Can the Magnus Pro hold a triple-monitor setup?
Yes, within limits. The 265-pound weight capacity covers most triple-monitor builds including arms and peripherals. A setup with three 32-inch monitors, a gaming PC, and full desk peripherals typically falls in the 80–120 lb range — well within spec.
Does the Magnus Pro wobble at standing height?
Minimal wobble at standing height. Independent reviewers consistently describe it as one of the more stable two-leg frames available — noticeably better than most budget standing desks at max height. It’s not zero wobble, but it won’t shake your monitors during typing or mouse use.
What’s the difference between the Magnus Pro and the new Magnus Evo?
The Evo is $50 cheaper with the same core cable management system but a narrower height range (28.3”–46.1” vs 25.6”–49.2”) and a hybrid laminate desktop instead of full steel. For most average-height users, the Evo covers the same ground for less. The Pro is worth the extra cost if you need the full height range or want the all-metal desktop.
Does the Magnus Pro come with a desk mat?
Some bundles include a MAGPAD desk mat — check the specific Amazon listing. The base desk does not always include the mat.

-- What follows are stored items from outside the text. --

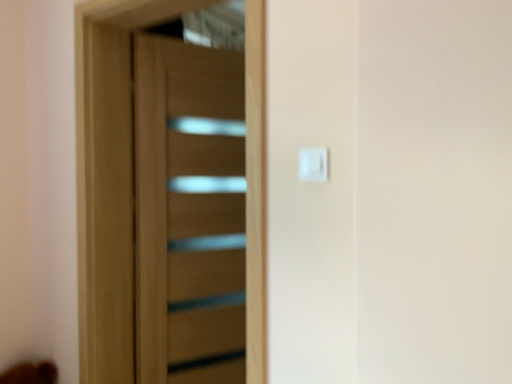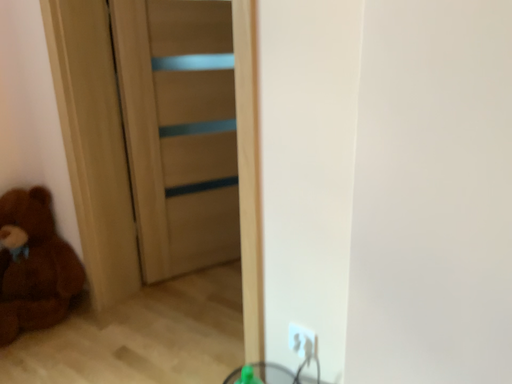 Question: Which way did the camera rotate in the video?

Choices:
 (A) rotated downward
 (B) rotated upward

Answer: (A) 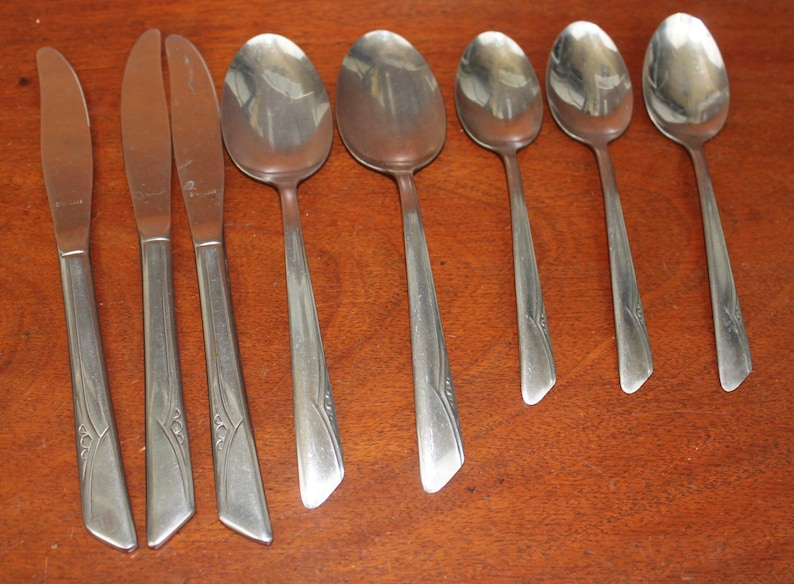 Identify the location of spoons. The width and height of the screenshot is (794, 584). (290, 221), (405, 205), (515, 194), (611, 185), (703, 179). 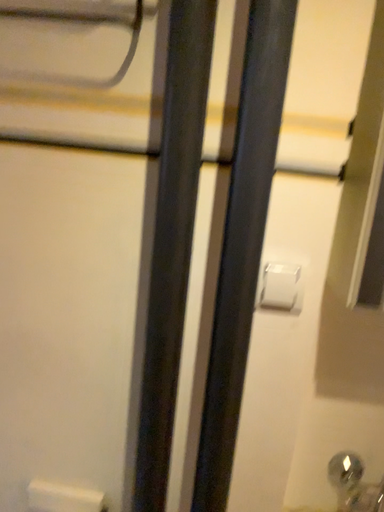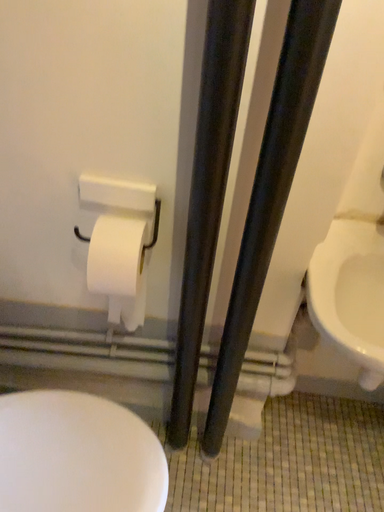 Question: How did the camera likely rotate when shooting the video?

Choices:
 (A) rotated upward
 (B) rotated downward

Answer: (B) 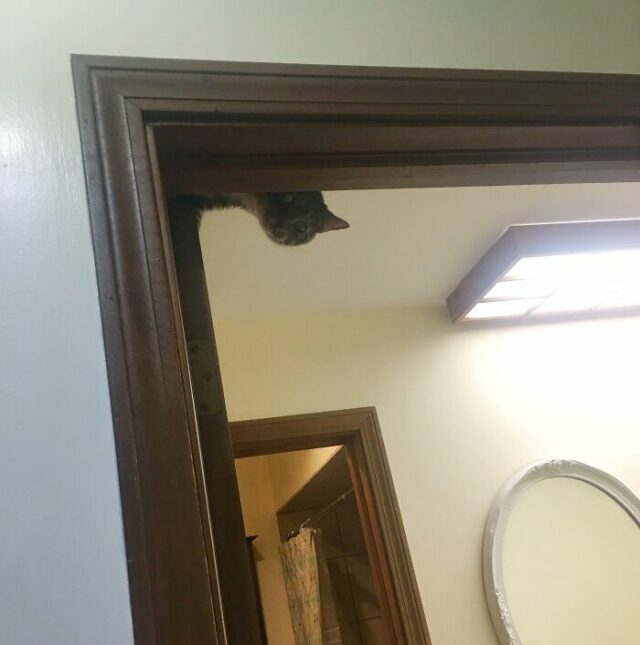 Identify the location of wood edge on ceiling fixture. (541, 235), (484, 266), (556, 318). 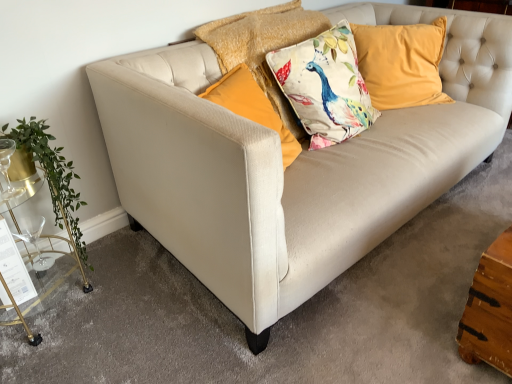 I want to click on green leafy plant at left, so click(53, 176).

Where is `velvet yellow pillow at upper right, acting as the first pillow starting from the right`? This screenshot has height=384, width=512. velvet yellow pillow at upper right, acting as the first pillow starting from the right is located at coordinates (401, 63).

You are a GUI agent. You are given a task and a screenshot of the screen. Output one action in this format:
    pyautogui.click(x=<x>, y=<y>)
    Task: Click on the gold metallic bar cart at left
    This screenshot has height=384, width=512.
    Given the screenshot: What is the action you would take?
    pyautogui.click(x=18, y=316)

Does green leafy plant at left turn towards gold metallic bar cart at left?

Yes, green leafy plant at left is oriented towards gold metallic bar cart at left.

Can you confirm if green leafy plant at left is positioned to the right of gold metallic bar cart at left?

Yes.

Is green leafy plant at left beside gold metallic bar cart at left?

No, green leafy plant at left is not with gold metallic bar cart at left.

Measure the distance between clear glass wine glass at lower left and velvet yellow pillow at upper right, the second pillow when ordered from left to right.

clear glass wine glass at lower left and velvet yellow pillow at upper right, the second pillow when ordered from left to right, are 6.13 feet apart.

How different are the orientations of clear glass wine glass at lower left and velvet yellow pillow at upper right, the second pillow when ordered from left to right, in degrees?

They differ by 39.6 degrees in their facing directions.

Is clear glass wine glass at lower left positioned behind velvet yellow pillow at upper right, the second pillow when ordered from left to right?

No, it is in front of velvet yellow pillow at upper right, the second pillow when ordered from left to right.

Is clear glass wine glass at lower left directly adjacent to velvet yellow pillow at upper right, the second pillow when ordered from left to right?

No, clear glass wine glass at lower left is not next to velvet yellow pillow at upper right, the second pillow when ordered from left to right.

Is the surface of green leafy plant at left in direct contact with velvet yellow pillow at upper right, acting as the first pillow starting from the right?

No, green leafy plant at left is not with velvet yellow pillow at upper right, acting as the first pillow starting from the right.

Considering the relative positions of green leafy plant at left and velvet yellow pillow at upper right, acting as the first pillow starting from the right, in the image provided, is green leafy plant at left to the left of velvet yellow pillow at upper right, acting as the first pillow starting from the right, from the viewer's perspective?

Yes, green leafy plant at left is to the left of velvet yellow pillow at upper right, acting as the first pillow starting from the right.

Does point (61, 199) come farther from viewer compared to point (385, 98)?

No, (61, 199) is closer to viewer.

From the image's perspective, which one is positioned lower, velvet yellow pillow at upper right, the second pillow when ordered from left to right, or gold metallic bar cart at left?

gold metallic bar cart at left is shown below in the image.

From a real-world perspective, relative to gold metallic bar cart at left, is velvet yellow pillow at upper right, acting as the first pillow starting from the right, vertically above or below?

Clearly, from a real-world perspective, velvet yellow pillow at upper right, acting as the first pillow starting from the right, is above gold metallic bar cart at left.

Is velvet yellow pillow at upper right, the second pillow when ordered from left to right, positioned with its back to gold metallic bar cart at left?

No, velvet yellow pillow at upper right, the second pillow when ordered from left to right,'s orientation is not away from gold metallic bar cart at left.

Which object is thinner, velvet yellow pillow at upper right, the second pillow when ordered from left to right, or gold metallic bar cart at left?

velvet yellow pillow at upper right, the second pillow when ordered from left to right.

Is green leafy plant at left not close to floral fabric cushion at center, arranged as the second pillow when viewed from the right?

No, green leafy plant at left is not far away from floral fabric cushion at center, arranged as the second pillow when viewed from the right.

Identify the location of plant below the floral fabric cushion at center, arranged as the second pillow when viewed from the right (from a real-world perspective). (53, 176).

Is green leafy plant at left shorter than floral fabric cushion at center, acting as the 1th pillow starting from the left?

The MAGPAD is magnetic and integrates with the desk’s accessory ecosystem, but it’s optional.
Verdict
The Magnus Pro earns its reputation. Cable management this integrated is genuinely rare at any price, the stability is better than the two-leg frame suggests, and the steel construction communicates real build quality at every touchpoint. At $799 it’s not cheap — and the 5-year warranty is a legitimate weakness — but for a serious gaming or work setup that you plan to use daily for years, the premium over a basic standing desk is justified.
The Secretlab Magnus Pro is the desk I’d actually buy for a long-term gaming setup. If the full price is a stretch, the Magnus Evo covers the same core experience for $50 less — and the Easter sale through April 10 makes now a reasonable time to pull the trigger on either one.